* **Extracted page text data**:

────

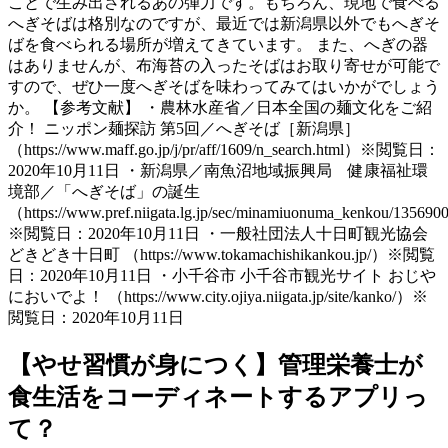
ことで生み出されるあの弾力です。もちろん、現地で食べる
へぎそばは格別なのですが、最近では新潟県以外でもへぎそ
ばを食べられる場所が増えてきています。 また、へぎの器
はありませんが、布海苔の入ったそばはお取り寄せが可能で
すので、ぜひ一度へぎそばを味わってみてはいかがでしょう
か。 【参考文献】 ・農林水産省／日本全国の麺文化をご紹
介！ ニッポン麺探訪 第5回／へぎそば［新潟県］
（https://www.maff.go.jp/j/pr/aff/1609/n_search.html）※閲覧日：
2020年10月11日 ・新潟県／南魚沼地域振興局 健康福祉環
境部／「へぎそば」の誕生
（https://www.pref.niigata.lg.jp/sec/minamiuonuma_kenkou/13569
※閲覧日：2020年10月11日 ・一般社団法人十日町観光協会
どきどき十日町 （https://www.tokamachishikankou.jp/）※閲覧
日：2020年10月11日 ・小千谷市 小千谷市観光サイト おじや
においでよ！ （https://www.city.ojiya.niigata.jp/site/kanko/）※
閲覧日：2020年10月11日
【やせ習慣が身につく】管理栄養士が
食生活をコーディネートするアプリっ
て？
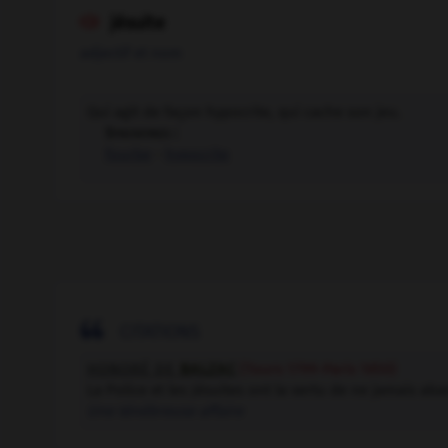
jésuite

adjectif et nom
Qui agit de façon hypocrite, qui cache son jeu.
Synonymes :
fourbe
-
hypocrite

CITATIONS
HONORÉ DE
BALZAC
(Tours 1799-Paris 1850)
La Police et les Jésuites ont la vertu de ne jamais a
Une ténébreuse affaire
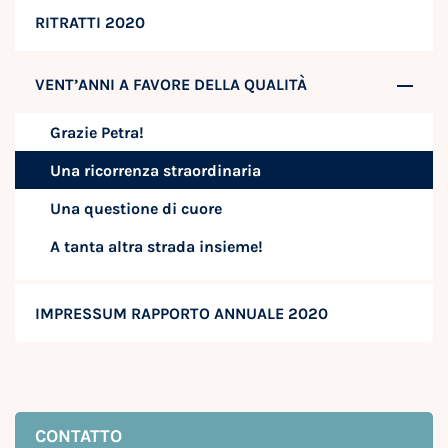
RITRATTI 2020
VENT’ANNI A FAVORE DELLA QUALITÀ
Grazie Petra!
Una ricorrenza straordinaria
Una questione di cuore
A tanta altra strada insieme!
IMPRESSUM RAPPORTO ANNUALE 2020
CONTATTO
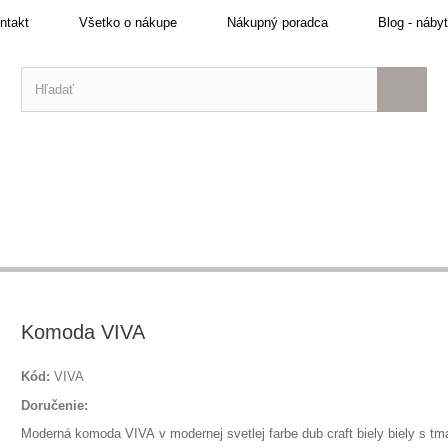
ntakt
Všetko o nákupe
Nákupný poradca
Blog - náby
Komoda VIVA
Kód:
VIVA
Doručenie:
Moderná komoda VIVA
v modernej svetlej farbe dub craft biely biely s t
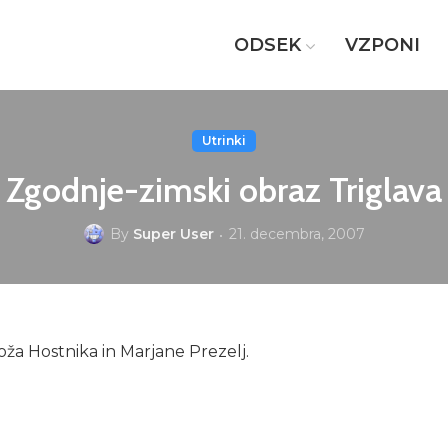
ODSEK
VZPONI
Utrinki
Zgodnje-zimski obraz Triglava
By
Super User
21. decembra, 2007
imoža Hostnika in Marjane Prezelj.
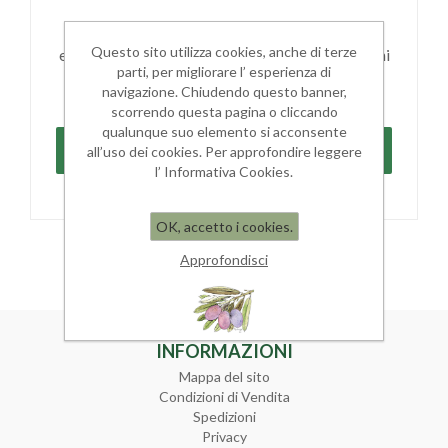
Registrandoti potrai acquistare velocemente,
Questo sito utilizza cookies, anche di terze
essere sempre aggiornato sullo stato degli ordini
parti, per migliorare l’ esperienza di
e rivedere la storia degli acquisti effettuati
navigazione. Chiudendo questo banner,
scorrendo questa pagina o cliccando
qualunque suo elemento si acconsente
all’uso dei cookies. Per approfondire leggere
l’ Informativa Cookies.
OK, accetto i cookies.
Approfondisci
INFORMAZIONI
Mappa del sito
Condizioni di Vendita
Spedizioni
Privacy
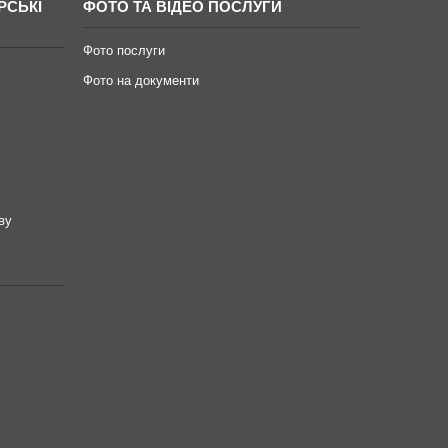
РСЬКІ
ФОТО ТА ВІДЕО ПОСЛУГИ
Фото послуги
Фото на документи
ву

────

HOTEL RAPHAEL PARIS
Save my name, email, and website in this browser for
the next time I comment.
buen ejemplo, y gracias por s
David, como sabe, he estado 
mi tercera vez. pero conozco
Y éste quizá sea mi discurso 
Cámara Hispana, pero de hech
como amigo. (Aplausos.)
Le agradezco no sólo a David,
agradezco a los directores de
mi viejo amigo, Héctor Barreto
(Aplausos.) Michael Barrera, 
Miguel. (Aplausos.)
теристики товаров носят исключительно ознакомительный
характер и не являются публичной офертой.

────

Look above and copy only the lines from the one holding "VENT’ANNI A FAVORE DELLA QUALITÀ" to the one holding "all’uso dei cookies. Per approfondire leggere", both included, exactly, minus the pictures.

VENT’ANNI A FAVORE DELLA QUALITÀ
Grazie Petra!
Una ricorrenza straordinaria
Una questione di cuore
A tanta altra strada insieme!
IMPRESSUM RAPPORTO ANNUALE 2020
CONTATTO
ntakt
Všetko o nákupe
Nákupný poradca
Blog - náby
Komoda VIVA
Kód:
VIVA
Doručenie:
Moderná komoda VIVA
v modernej svetlej farbe dub craft biely biely s t
ODSEK
VZPONI
Utrinki
Zgodnje-zimski obraz Triglava
By
Super User
21. decembra, 2007
imoža Hostnika in Marjane Prezelj.
Registrandoti potrai acquistare velocemente,
Questo sito utilizza cookies, anche di terze
essere sempre aggiornato sullo stato degli ordini
parti, per migliorare l’ esperienza di
e rivedere la storia degli acquisti effettuati
navigazione. Chiudendo questo banner,
scorrendo questa pagina o cliccando
qualunque suo elemento si acconsente
all’uso dei cookies. Per approfondire leggere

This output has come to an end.